(introduction-to-ebpf)=
# Introduction to eBPF

[eBPF](https://ebpf.io/) is a powerful tool for server and system
administrators, often described as a lightweight, sandboxed virtual
machine within the kernel. It is commonly used for performance monitoring,
security, and network traffic processing without the need to modify or rebuild
the kernel.

Since it runs in the kernel space, there is no need for context-switching,
making it very fast compared to solutions implemented in user-space. It also
has access to the kernel data structures, providing more capabilities than
tools limited to the interfaces exposed to user-space.

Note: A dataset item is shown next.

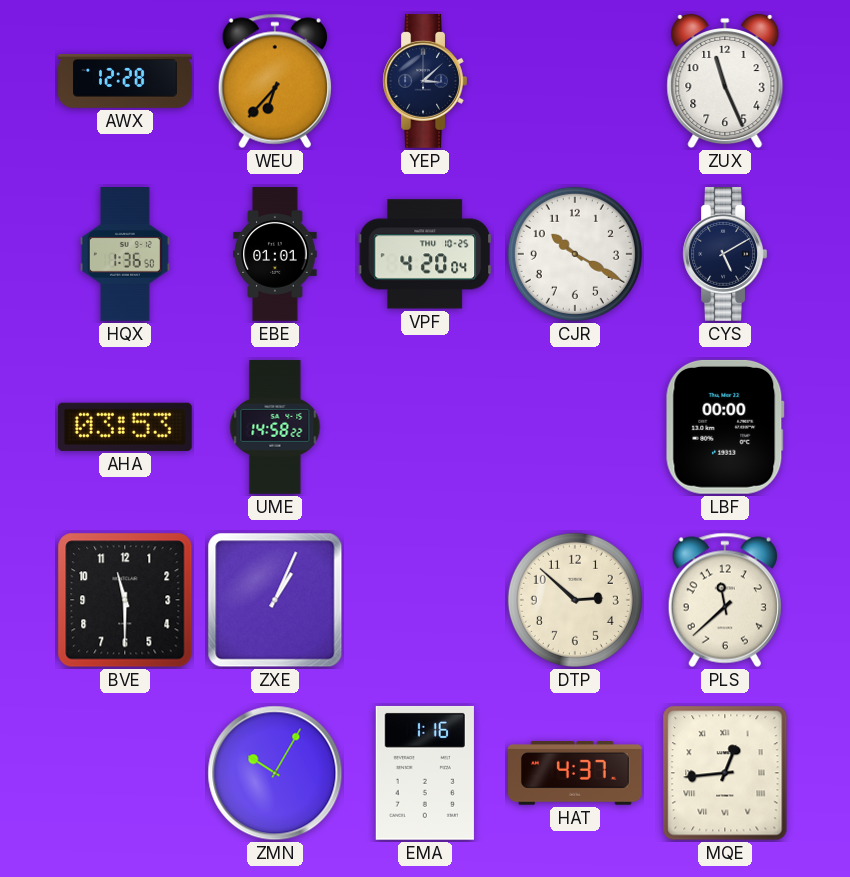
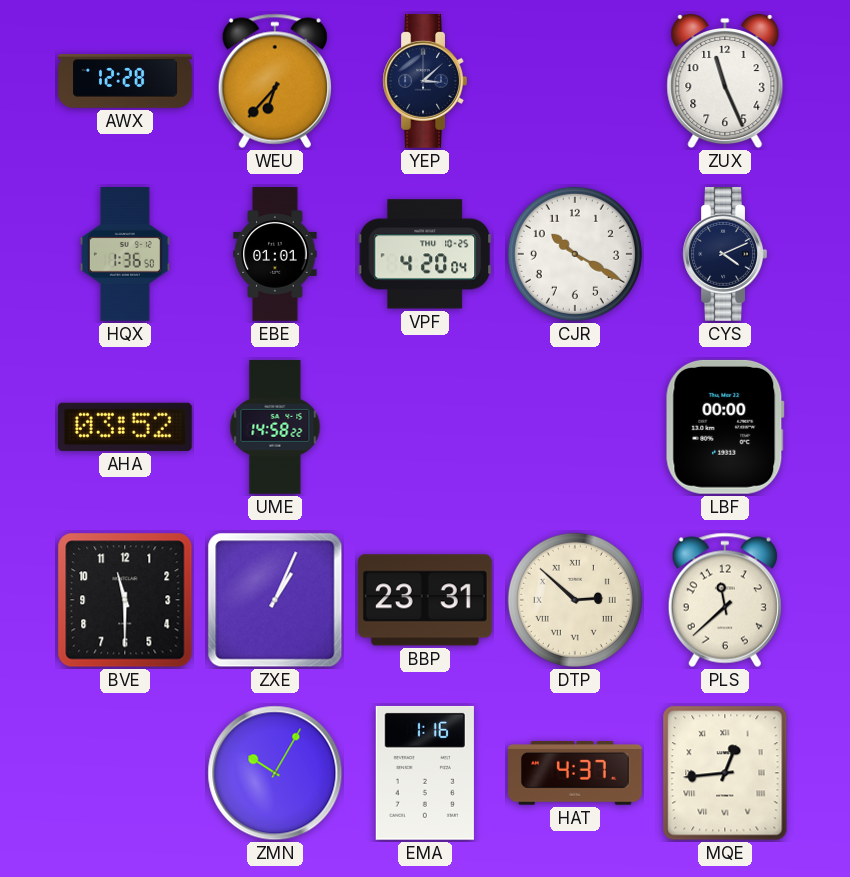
CYS: 5:10 -> 4:11
AHA: 03:53 -> 03:52
BBP: none -> 23:31
DTP numerals: Arabic -> Roman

BPF, which stands for "Berkeley Packet Filter", was originally designed to
perform network packet filtering. Over time, it has evolved into *extended Berkeley
Packet Filter* (eBPF), a tool which contains many additional capabilities, including 
the use of more registers, support for 64-bit registers, data stores (Maps), and 
more.

As a result, eBPF has been extended beyond the kernel networking subsystem and 
it not only enhances the networking experience, but also provides tracing, 
profiling, observability, security, etc. The terms eBPF and BPF are used interchangeably but both refer to eBPF now.

## How eBPF works

User-space applications can load eBPF programs into the kernel as eBPF
bytecode. Although you could write eBPF programs in bytecode, there are several
tools which provide abstraction layers on top of eBPF so you do not need to
write bytecode manually. These tools will then generate the bytecode which will
in turn be loaded into the kernel.

Once an eBPF program is loaded into the kernel, it is then verified by the kernel before it
can run. These checks include:

* verifying if the eBPF program halts and will never get stuck in a loop,
* verifying that the program will not crash by checking the registers and stack
  state validity throughout the program, and
* ensuring the process loading the eBPF program has all the capabilities
  required by the eBPF program to run.

After the verification step, the bytecode is Just-In-Time (JIT) compiled into
machine-code to optimize the program's execution.

## eBPF in Ubuntu Server

Since Ubuntu 24.04, `bpftrace` and `bpfcc-tools` (the BPF Compiler Collection or BCC) are
available in every Ubuntu Server installation by default as part of our efforts 
to [enhance the application developer's and sysadmin's experience in
Ubuntu](https://discourse.ubuntu.com/t/spec-include-performance-tooling-in-ubuntu/43134).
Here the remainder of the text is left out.